Page images and extracted text
╔══
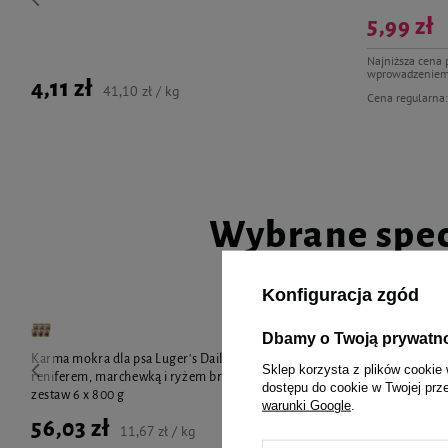
5,99 zł
Najniższa cena 
wprowadzeniem
4,11 zł
41,10 zł / kg
Cena regularna
Wybrane spec
Konfiguracja zgód
Dbamy o Twoją prywatn
Karma mokra dla psa Luger's Daily Pleasures z
Karma mokra dl
Sklep korzysta z plików cookie 
reniferem, marchewką i ryżem brązowym
z kurczakiem,
dostępu do cookie w Twojej prz
zestaw 6 x 800 g
x 800 g
warunki Google
.
56,03 zł
62,07 zł
11,67 zł / kg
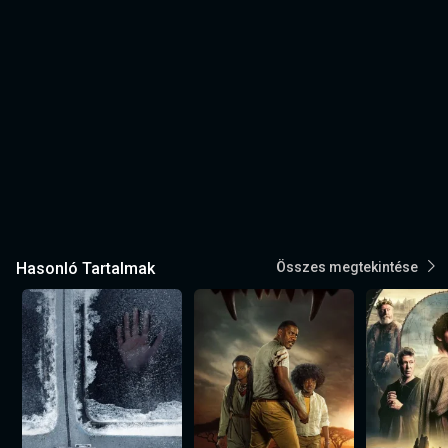
Hasonló Tartalmak
Összes megtekintése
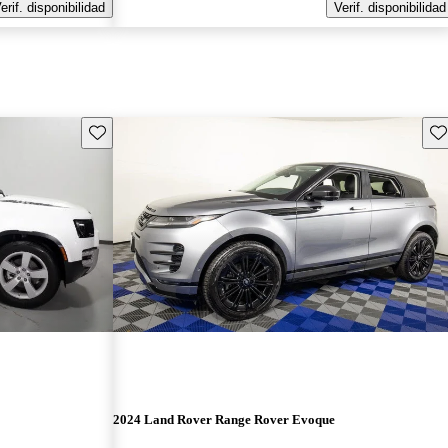
erif. disponibilidad
Verif. disponibilidad
Guarda este Aviso
Gu
2024 Land Rover Range Rover Evoque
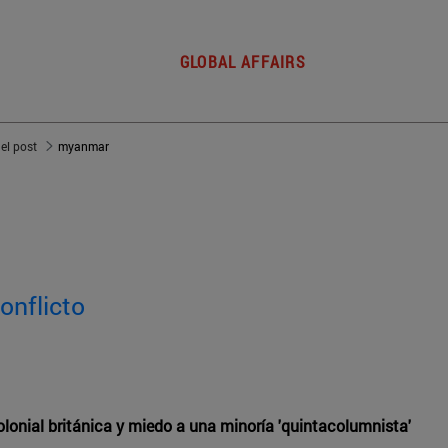
GLOBAL AFFAIRS
del post
myanmar
onflicto
olonial británica y miedo a una minoría 'quintacolumnista'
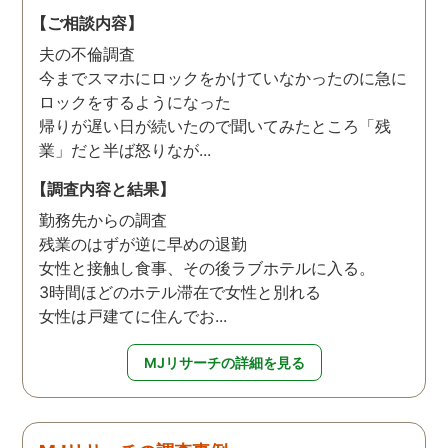
【ご相談内容】
夫の不倫調査
今までスマホにロックをかけていなかったのに急に
ロックをするようになった
帰りが遅い日が続いたので聞いてみたところ「残
業」だと半ば怒りなが...
【調査内容と結果】
勤務先からの調査
残業のはずが逆に早めの退勤
女性と接触し食事、その後ラブホテルに入る。
3時間ほどのホテル滞在で女性と別れる
女性は戸建てに住んでお...
MJリサーチの詳細を見る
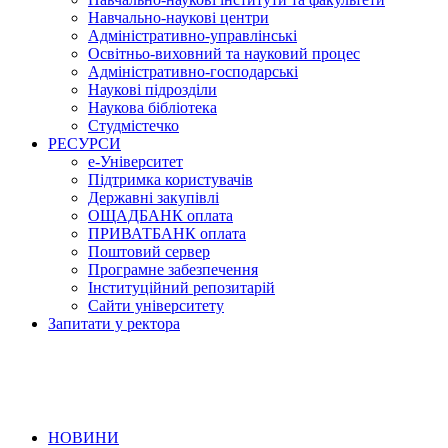
Навчально-наукові центри
Адміністративно-управлінські
Освітньо-виховний та науковий процес
Адміністративно-господарські
Наукові підрозділи
Наукова бібліотека
Студмістечко
РЕСУРСИ
е-Університет
Підтримка користувачів
Державні закупівлі
ОЩАДБАНК оплата
ПРИВАТБАНК оплата
Поштовий сервер
Програмне забезпечення
Інституційний репозитарій
Сайти університету
Запитати у ректора
НОВИНИ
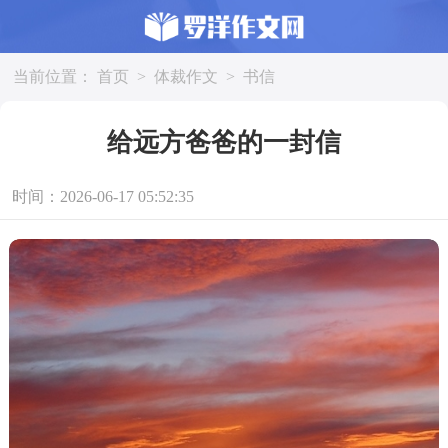
当前位置：
首页
>
体裁作文
>
书信
给远方爸爸的一封信
时间：2026-06-17 05:52:35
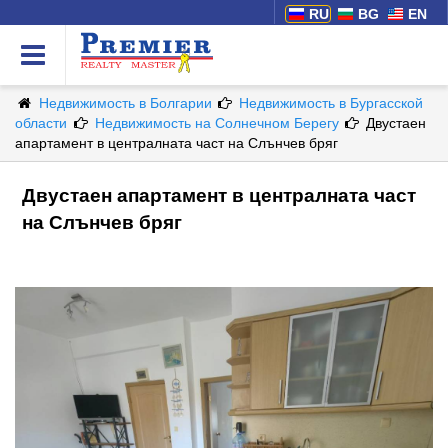
RU
BG
EN
Недвижимость в Болгарии
Недвижимость в Бургасской
области
Недвижимость на Солнечном Берегу
Двустаен
апартамент в централната част на Слънчев бряг
Двустаен апартамент в централната част
на Слънчев бряг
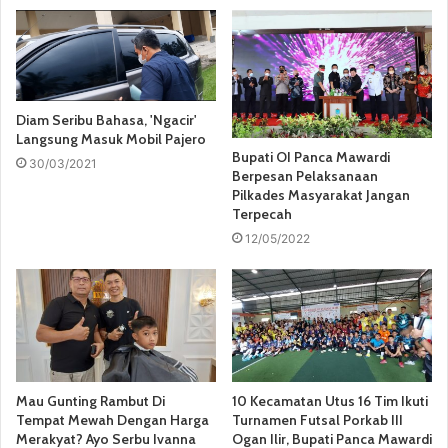
Diam Seribu Bahasa, 'Ngacir'
Langsung Masuk Mobil Pajero
Bupati OI Panca Mawardi
30/03/2021
Berpesan Pelaksanaan
Pilkades Masyarakat Jangan
Terpecah
12/05/2022
Mau Gunting Rambut Di
10 Kecamatan Utus 16 Tim Ikuti
Tempat Mewah Dengan Harga
Turnamen Futsal Porkab III
Merakyat? Ayo Serbu Ivanna
Ogan Ilir, Bupati Panca Mawardi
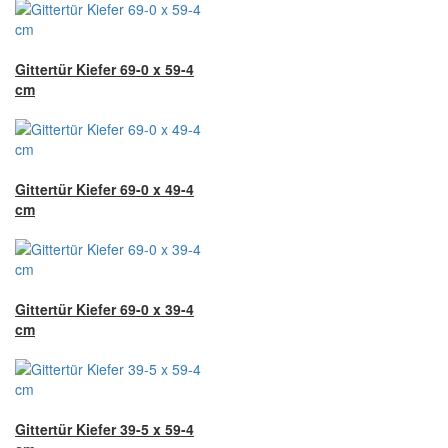
Gittertür Kiefer 69-0 x 59-4
cm
Gittertür Kiefer 69-0 x 49-4
cm
Gittertür Kiefer 69-0 x 39-4
cm
Gittertür Kiefer 39-5 x 59-4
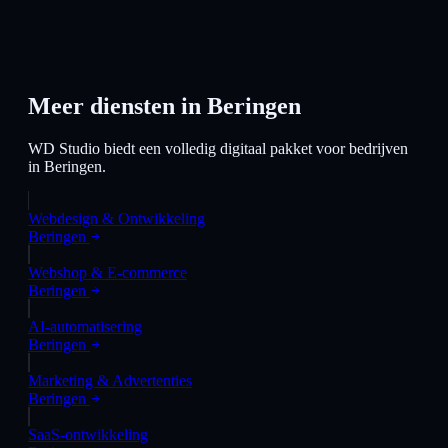
Meer diensten in
Beringen
WD Studio biedt een volledig digitaal pakket voor bedrijven
in
Beringen
.
Webdesign & Ontwikkeling
Beringen
Webshop & E-commerce
Beringen
AI-automatisering
Beringen
Marketing & Advertenties
Beringen
SaaS-ontwikkeling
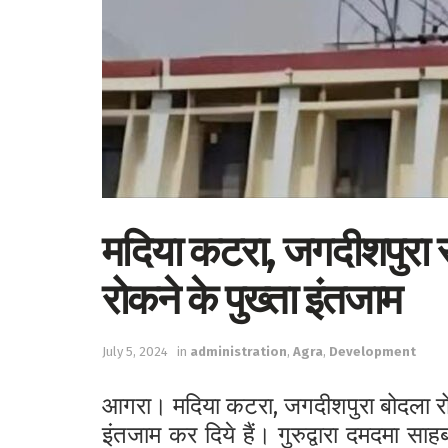
मदिया कटरा, जगदीशपुरा 
रोकने के पुख्ता इंतजाम
July 5, 2024
in
administration
,
Agra
,
Development
आगरा। मदिया कटरा, जगदीशपुरा बोदला रो
इंतजाम कर दिये हैं। गुरुद्वारा दमदमा सा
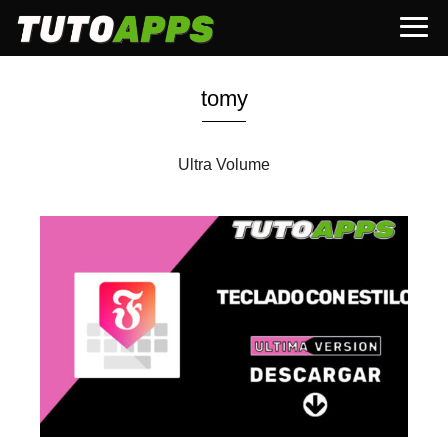
tomy
Ultra Volume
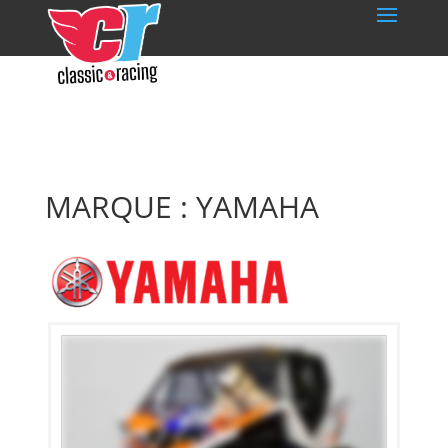
MARQUE : YAMAHA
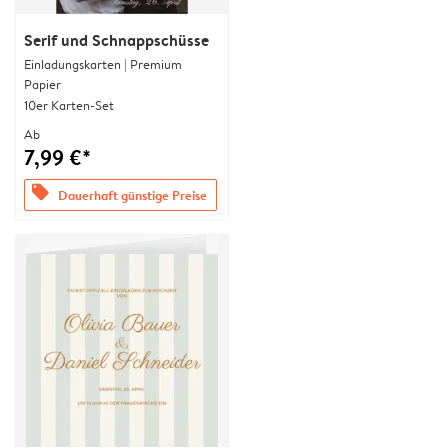
Serif und Schnappschüsse
Einladungskarten | Premium
Papier
10er Karten-Set
Ab
7,99 €*
offers
Dauerhaft günstige Preise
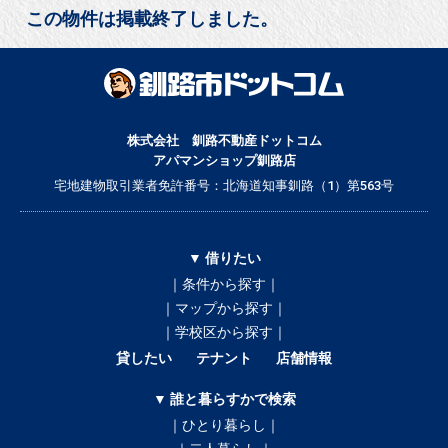
この物件は掲載終了しました。
株式会社 釧路不動産ドットコム
アパマンショップ釧路店
宅地建物取引業者免許番号：北海道知事釧路（1）第563号
▼ 借りたい
｜条件から探す｜
｜マップから探す｜
｜学校区から探す｜
貸したい
テナント
店舗情報
▼ 誰と暮らすかで検索
｜ひとり暮らし｜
╚══
EXERCISE
Transcribe, from the records above, the first line and every line after it up to and including the line with "reniferem, marchewką i ryżem brązowym"; omit pictures.

ANSWER BELOW
5,99 zł
Najniższa cena 
wprowadzeniem
4,11 zł
41,10 zł / kg
Cena regularna
Wybrane spec
Konfiguracja zgód
Dbamy o Twoją prywatn
Karma mokra dla psa Luger's Daily Pleasures z
Karma mokra dl
Sklep korzysta z plików cookie 
reniferem, marchewką i ryżem brązowym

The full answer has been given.